RECORDS PROVIDED:
· · · · · · ·
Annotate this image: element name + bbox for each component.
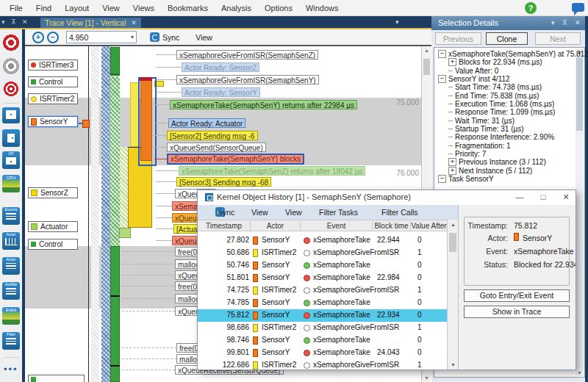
menu-analysis[interactable]: Analysis bbox=[215, 0, 258, 16]
view-menu[interactable]: View bbox=[196, 33, 212, 42]
tree-item[interactable]: Response Time: 1.099 (ms.µs) bbox=[448, 108, 555, 116]
task-label-isrtimer3[interactable]: ISRTimer3 bbox=[28, 60, 78, 71]
collapse-icon[interactable] bbox=[438, 175, 446, 183]
collapse-icon[interactable] bbox=[438, 50, 446, 58]
table-row[interactable]: 50.686ISRTimer2 xSemaphoreGiveFromISR 1 bbox=[198, 247, 447, 259]
communication-flow-icon[interactable]: CF bbox=[2, 151, 20, 169]
control-ready-column[interactable] bbox=[110, 76, 120, 246]
dialog-view-menu[interactable]: View bbox=[285, 208, 302, 217]
event-log-icon[interactable]: Events bbox=[2, 207, 20, 225]
event-label[interactable]: Actor Ready: SensorZ bbox=[182, 62, 259, 72]
table-scrollbar[interactable]: ▲ ▼ bbox=[447, 220, 458, 370]
next-button[interactable]: Next bbox=[535, 32, 581, 45]
col-value-after[interactable]: Value After bbox=[411, 221, 447, 231]
table-row[interactable]: 50.746SensorY xSemaphoreTake 0 bbox=[198, 259, 447, 272]
menu-layout[interactable]: Layout bbox=[58, 0, 96, 16]
menu-view[interactable]: View bbox=[96, 0, 126, 16]
event-label[interactable]: Actor Ready: Actuator bbox=[168, 118, 245, 128]
tree-item[interactable]: Next Instance (5 / 112) bbox=[448, 167, 532, 175]
menu-views[interactable]: Views bbox=[126, 0, 161, 16]
tree-item[interactable]: Previous Instance (3 / 112) bbox=[448, 158, 546, 166]
scrollbar-thumb[interactable] bbox=[576, 57, 583, 131]
panel-header-icons[interactable]: ▾ ⊼ ✕ bbox=[551, 19, 584, 26]
feedback-icon[interactable] bbox=[572, 3, 584, 12]
tree-item[interactable]: Value After: 0 bbox=[448, 67, 498, 75]
col-timestamp[interactable]: Timestamp bbox=[198, 221, 251, 231]
menu-file[interactable]: File bbox=[3, 0, 29, 16]
event-label[interactable]: xSemaphoreGiveFromISR(SemaphSenZ) bbox=[176, 50, 318, 60]
task-label-actuator[interactable]: Actuator bbox=[28, 221, 78, 232]
idle-column[interactable] bbox=[91, 46, 99, 382]
tree-item[interactable]: Task SensorY bbox=[438, 175, 494, 183]
table-row[interactable]: 98.686ISRTimer2 xSemaphoreGiveFromISR 1 bbox=[198, 322, 447, 334]
actuator-task-bar[interactable] bbox=[119, 228, 131, 238]
dialog-view-menu[interactable]: View bbox=[251, 208, 268, 217]
expand-icon[interactable] bbox=[448, 158, 456, 166]
tab-close-icon[interactable]: ✕ bbox=[131, 18, 137, 29]
help-icon[interactable] bbox=[525, 2, 537, 14]
table-row[interactable]: 74.785SensorY xSemaphoreTake 0 bbox=[198, 297, 447, 309]
event-label[interactable]: xSemaphoreTake(SemaphSenZ) returns after… bbox=[179, 166, 365, 176]
tab-trace-view[interactable]: Trace View [1] - Vertical ✕ bbox=[40, 18, 141, 29]
scroll-up-icon[interactable]: ▲ bbox=[424, 48, 429, 53]
stop-icon[interactable] bbox=[2, 57, 20, 75]
record-icon[interactable] bbox=[2, 34, 20, 51]
scroll-down-icon[interactable]: ▼ bbox=[451, 362, 456, 367]
event-label[interactable]: xQueueSend(SensorQueue) bbox=[167, 143, 266, 152]
show-in-trace-button[interactable]: Show in Trace bbox=[464, 306, 570, 318]
event-label[interactable]: [Sensor3] Sending msg -68 bbox=[176, 177, 271, 187]
minimize-icon[interactable]: — bbox=[510, 190, 529, 204]
target-icon[interactable] bbox=[3, 81, 19, 97]
table-row[interactable]: 74.725ISRTimer2 xSemaphoreGiveFromISR 1 bbox=[198, 284, 447, 297]
tab-overflow-icon[interactable]: ▾ bbox=[395, 18, 399, 26]
table-row[interactable]: 27.802SensorY xSemaphoreTake 22.9440 bbox=[198, 234, 447, 247]
cpu-load-icon[interactable]: CPU bbox=[2, 175, 20, 192]
isr-bar[interactable] bbox=[140, 77, 152, 81]
grid-view-icon[interactable] bbox=[2, 107, 20, 123]
event-label-selected[interactable]: xSemaphoreTake(SemaphSenY) blocks bbox=[167, 154, 304, 165]
tree-item[interactable]: Response Interference: 2.90% bbox=[448, 133, 554, 141]
expand-icon[interactable] bbox=[448, 58, 456, 66]
scrollbar-thumb[interactable] bbox=[449, 233, 456, 252]
clone-button[interactable]: Clone bbox=[486, 32, 528, 45]
event-label[interactable]: xSemaphoreTake(SemaphSenY) returns after… bbox=[170, 100, 357, 109]
menu-find[interactable]: Find bbox=[29, 0, 58, 16]
task-label-isrtimer2[interactable]: ISRTimer2 bbox=[28, 93, 78, 104]
tree-item[interactable]: End Time: 75.838 (ms.µs) bbox=[448, 92, 539, 100]
task-label-sensorz[interactable]: SensorZ bbox=[28, 187, 78, 198]
tree-item[interactable]: Startup Time: 31 (µs) bbox=[448, 125, 524, 133]
task-label-partial[interactable] bbox=[28, 375, 85, 382]
tree-item[interactable]: Wait Time: 31 (µs) bbox=[448, 117, 514, 125]
table-row-selected[interactable]: 75.812SensorY xSemaphoreTake 22.9340 bbox=[198, 309, 447, 322]
maximize-icon[interactable]: □ bbox=[534, 190, 553, 204]
tree-item[interactable]: SensorY inst 4/112 bbox=[438, 75, 510, 83]
scroll-down-icon[interactable]: ▼ bbox=[424, 375, 429, 381]
filter-tasks-menu[interactable]: Filter Tasks bbox=[319, 208, 358, 217]
previous-button[interactable]: Previous bbox=[435, 32, 481, 45]
control-task-bar[interactable] bbox=[110, 246, 120, 382]
table-row[interactable]: 122.686ISRTimer2 xSemaphoreGiveFromISR 1 bbox=[198, 359, 447, 370]
collapse-icon[interactable] bbox=[438, 75, 446, 83]
scroll-up-icon[interactable]: ▲ bbox=[451, 222, 456, 227]
sensory-marker[interactable] bbox=[82, 120, 90, 128]
event-label[interactable]: xSemaphoreGiveFromISR(SemaphSenY) bbox=[176, 75, 319, 84]
tree-item[interactable]: xSemaphoreTake(SemaphSenY) at 75.812 (ms… bbox=[438, 50, 588, 58]
zoom-in-icon[interactable]: + bbox=[32, 32, 44, 43]
task-label-sensory[interactable]: SensorY bbox=[28, 116, 78, 127]
panel-controls[interactable]: ▾ ⊼ ✕ bbox=[1, 18, 30, 26]
table-row[interactable]: 51.801SensorY xSemaphoreTake 22.9840 bbox=[198, 272, 447, 284]
trace-flow-icon[interactable] bbox=[2, 129, 20, 147]
zoom-out-icon[interactable]: − bbox=[47, 32, 59, 43]
event-label[interactable]: Actor Ready: SensorY bbox=[182, 87, 260, 97]
tree-scrollbar[interactable]: ▲ ▼ bbox=[576, 48, 584, 376]
scroll-down-icon[interactable]: ▼ bbox=[577, 370, 582, 375]
menu-options[interactable]: Options bbox=[258, 0, 299, 16]
menu-bookmarks[interactable]: Bookmarks bbox=[161, 0, 215, 16]
api-usage-icon[interactable]: ApWar bbox=[2, 282, 20, 300]
task-label-control[interactable]: Control bbox=[28, 76, 78, 87]
task-label-control2[interactable]: Control bbox=[28, 239, 78, 250]
sync-button[interactable]: Sync bbox=[162, 33, 179, 42]
event-intensity-icon[interactable]: EvtInt bbox=[2, 307, 20, 325]
menu-windows[interactable]: Windows bbox=[299, 0, 345, 16]
col-actor[interactable]: Actor bbox=[251, 221, 301, 231]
· · · · · · ·
WHAT TO PRODUCE:
The word is "expand". Copy every line above where it appears.

RESULT OF THIS EXERCISE:
expand-icon[interactable] bbox=[448, 158, 456, 166]
expand-icon[interactable] bbox=[448, 58, 456, 66]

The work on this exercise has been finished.